You know the saying every bad apple spoils the bunch, well the examples of Millennials not making the wisest decisions are the rare and the few. The behavior or antics of few have many employers concerned about the future, but why?
My generation has proven time and time again that we are innovators and leaders. We've taken the Internet to new heights and have created systems that help the efficiency of the workplace. We've created businesses and have created jobs for people across all generations. According to the New York Post, "Millennials never had their dreams shattered." I see dreams die everyday as my generation was forced to choose a factory job over college because of the lack of resources to further their education. I know people dreaming to work on Madison Ave, but with student loans and a minimum wage job, they can't even afford to move to a market like NYC. Of course you already need to live there to even be considered for most jobs. They say we can't let go of mommy and daddy, but most of the time our parents don't want us to leave the nest. I know many of my friends and colleagues decided to stay home after high school, because their parents didn't want them to leave. Their parents did not support them and when you don't have support. What do you do? For those who decided to trek new waters and attend college out-of-state, they were left with few employment options and were forced to return home. Then you have the group who gained employment and who are sustaining themselves on low salaries to try and retain some independence. Whenever you hear about the Baby Boomer and Gen X stories of those who were able to leave their humble beginnings to live out their dreams, many of them say a relative got them a one-way ticket to the rest of their lives. They had help, and there is nothing wrong with that.

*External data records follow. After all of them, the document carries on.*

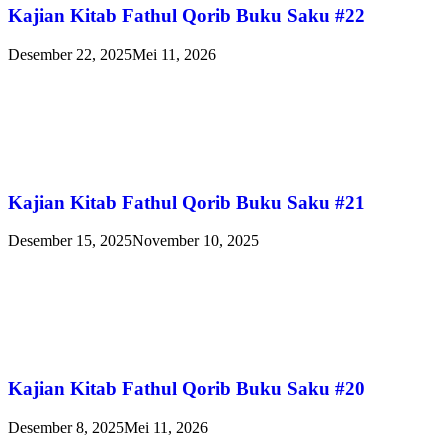
Kajian Kitab Fathul Qorib Buku Saku #22
Desember 22, 2025
Mei 11, 2026
Kajian Kitab Fathul Qorib Buku Saku #21
Desember 15, 2025
November 10, 2025
Kajian Kitab Fathul Qorib Buku Saku #20
Desember 8, 2025
Mei 11, 2026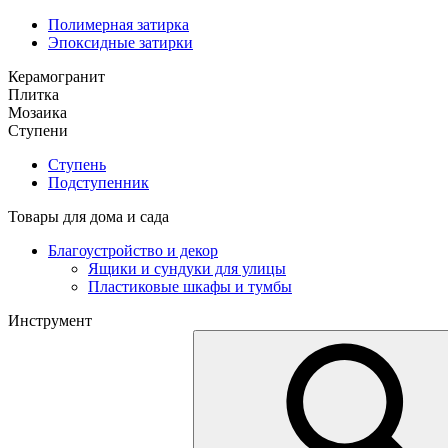
Полимерная затирка
Эпоксидные затирки
Керамогранит
Плитка
Мозаика
Ступени
Ступень
Подступенник
Товары для дома и сада
Благоустройство и декор
Ящики и сундуки для улицы
Пластиковые шкафы и тумбы
Инструмент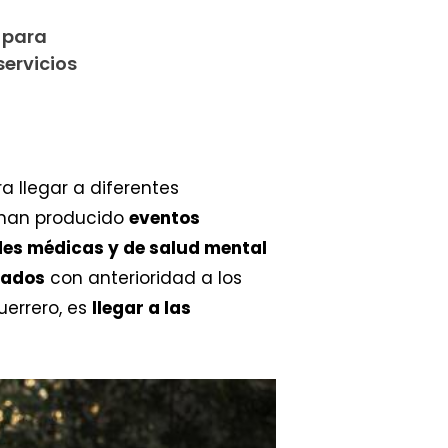
s para
servicios
a llegar a diferentes
e han producido
eventos
des médicas y de salud mental
uados
con anterioridad a los
uerrero, es
llegar a las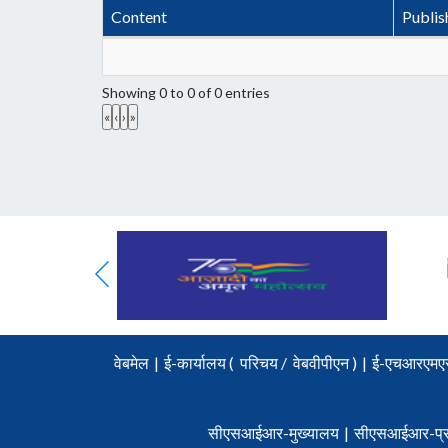
Content
Publis
Showing 0 to 0 of 0 entries
«
‹
›
»
वेबमेल
|
ई-कार्यालय (
परिचय
/
वेबवीपीएन )
|
ई-एचआरएमए
सीएसआईआर-मुख्यालय
|
सीएसआईआर-प्र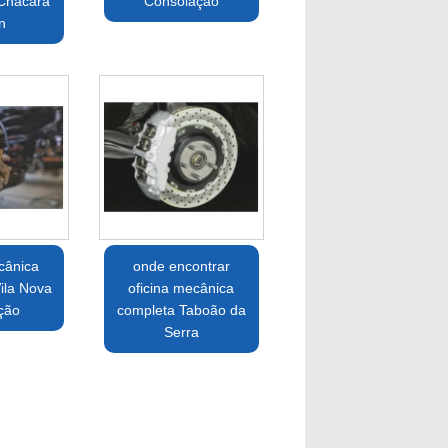
 Chácara
Consolação
n
cânica
onde encontrar
Vila Nova
oficina mecânica
ção
completa Taboão da
Serra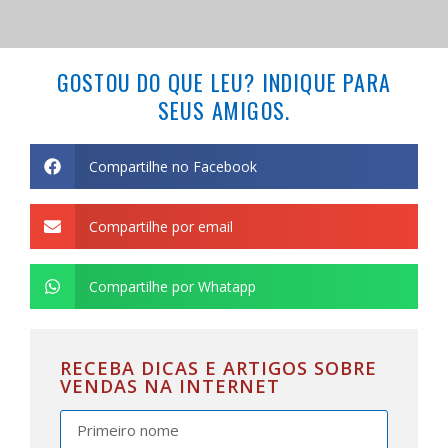
GOSTOU DO QUE LEU? INDIQUE PARA
SEUS AMIGOS.
Compartilhe no Facebook
Compartilhe por email
Compartilhe por Whatapp
RECEBA DICAS E ARTIGOS SOBRE
VENDAS NA INTERNET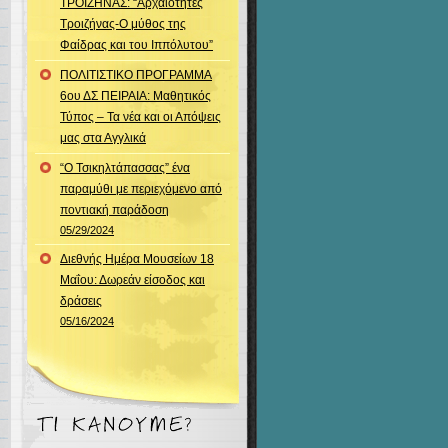
ΤΡΟΙΖΗΝΑΣ: “Αρχαιότητες
Τροιζήνας-Ο μύθος της
Φαίδρας και του Ιππόλυτου”
ΠΟΛΙΤΙΣΤΙΚΟ ΠΡΟΓΡΑΜΜΑ
6ου ΔΣ ΠΕΙΡΑΙΑ: Μαθητικός
Τύπος – Τα νέα και οι Απόψεις
μας στα Αγγλικά
“Ο Τσικηλτάπασσας” ένα
παραμύθι με περιεχόμενο από
ποντιακή παράδοση
05/29/2024
Διεθνής Ημέρα Μουσείων 18
Μαΐου: Δωρεάν είσοδος και
δράσεις
05/16/2024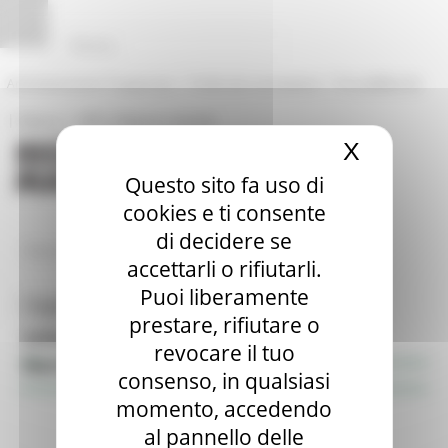
Vai al contenuto
Vai al piede
Vai al menu
Vai alla sezione Amministrazione Trasparente
Pannello di gestione dei cookies
|
|
Amministrazione Trasparente
Profilo del committente
ProcediMarche
|
|
Rubrica
URP: la Regione risponde
X
Nascond
Questo sito fa uso di
cookies e ti consente
di decidere se
/
Entra in Regione
Appalti
accettarli o rifiutarli.
Puoi liberamente
Toggle navigation
MENU & Contatti
prestare, rifiutare o
Informazione & Trasparenza
revocare il tuo
Gare di Appalto
consenso, in qualsiasi
momento, accedendo
al pannello delle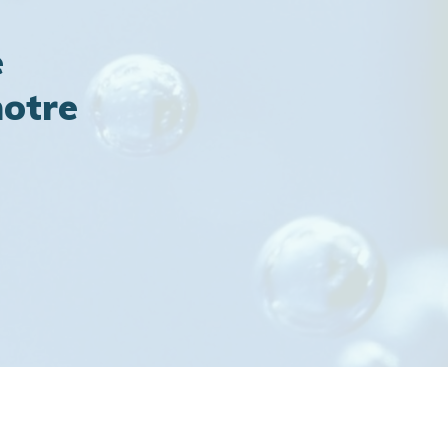
e
notre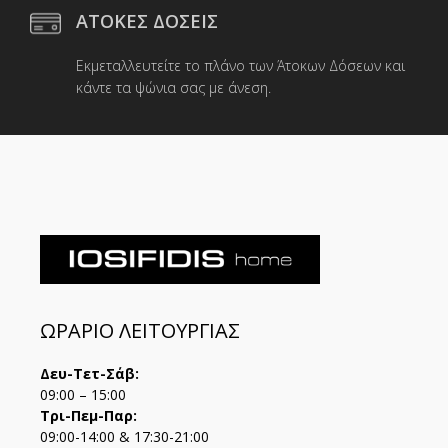
ΑΤΟΚΕΣ ΔΟΣΕΙΣ
Εκμεταλλευτείτε το πλάνο των Άτοκων Δόσεων και
κάντε τα ψώνια σας με άνεση.
ΩΡΑΡΙΟ ΛΕΙΤΟΥΡΓΙΑΣ
Δευ-Τετ-Σάβ:
09:00 – 15:00
Τρι-Πεμ-Παρ:
09:00-14:00 & 17:30-21:00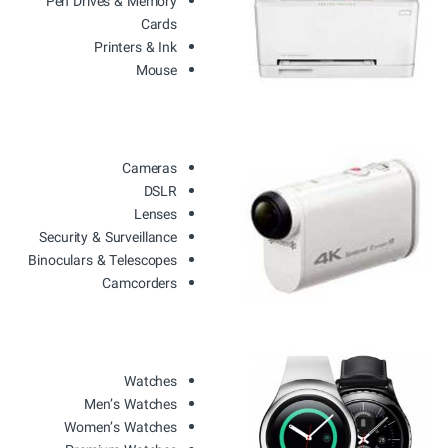
Pen Drives & Memory
Cards
Printers & Ink
Mouse
Cameras
DSLR
Lenses
Security & Surveillance
Binoculars & Telescopes
Camcorders
Watches
Men’s Watches
Women’s Watches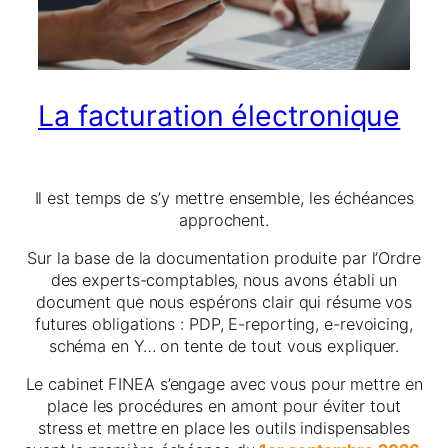
La facturation électronique
Il est temps de s’y mettre ensemble, les échéances
approchent.
Sur la base de la documentation produite par l’Ordre
des experts-comptables, nous avons établi un
document que nous espérons clair qui résume vos
futures obligations : PDP, E-reporting, e-revoicing,
schéma en Y… on tente de tout vous expliquer.
Le cabinet FINEA s’engage avec vous pour mettre en
place les procédures en amont pour éviter tout
stress et mettre en place les outils indispensables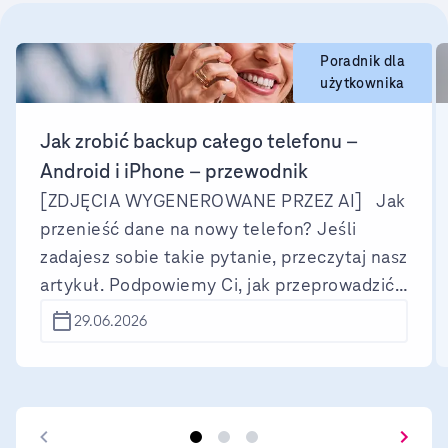
Poradnik dla
użytkownika
Jak zrobić backup całego telefonu –
Android i iPhone – przewodnik
[ZDJĘCIA WYGENEROWANE PRZEZ AI] Jak
przenieść dane na nowy telefon? Jeśli
zadajesz sobie takie pytanie, przeczytaj nasz
artykuł. Podpowiemy Ci, jak przeprowadzić
backup telefonu Android oraz iPhone i jak
29.06.2026
przywrócić dane z kopii zapasowej. Backup
telefonu jest potrzebny przed wymianą
urządzenia na nowy, oddaniem go do
serwisu, resetem fabrycznym sprzętu czy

Millennials don't need to be told to make money, but if they have the option to make money doing something they love, that's impactful and has meaning to them then what's the issue? Especially when you went to college and continue to pay loans on a degree, you should expect some ROI from it. Our parents worked 20+ years in the same mundane jobs, and I know they want us to have a more fulfilling career than they did.
As my generation embraces adulthood, we also had to deal with the economy. Instead of sinking with it, we are staying afloat by tenaciously and ambitiously creating opportunities for ourselves. Some of us decided not to complain about it and have turned lemons into the sweetest lemonade. We're using social media platforms not only to share and stay connected, but we've found ways to monetize it. I mean think about it, Michelle Phan makes $3 million a year as a vlogger on YouTube and she's not even 30-years-old. As we find ways to increase our income, our buying power will increase which is a powerful thing.
Like any generation you have a mix of people with different levels of grit, ambition, passion and willpower. It takes a special type of person to keep smiling when they can barely keep a roof over their head. It takes a special person to keep pursuing their dreams when they are up to their necks in debt. Some of us are fruitful, others are surviving and then there are those who don't try, but that doesn't come with age. I just think you either have it or you don't.
I just want the generation before us to give the knick picking a rest. If we really are that much of a headache, learn a thing or two from us. Create your own way to make money so you won't ever have to be in the workplace with us again.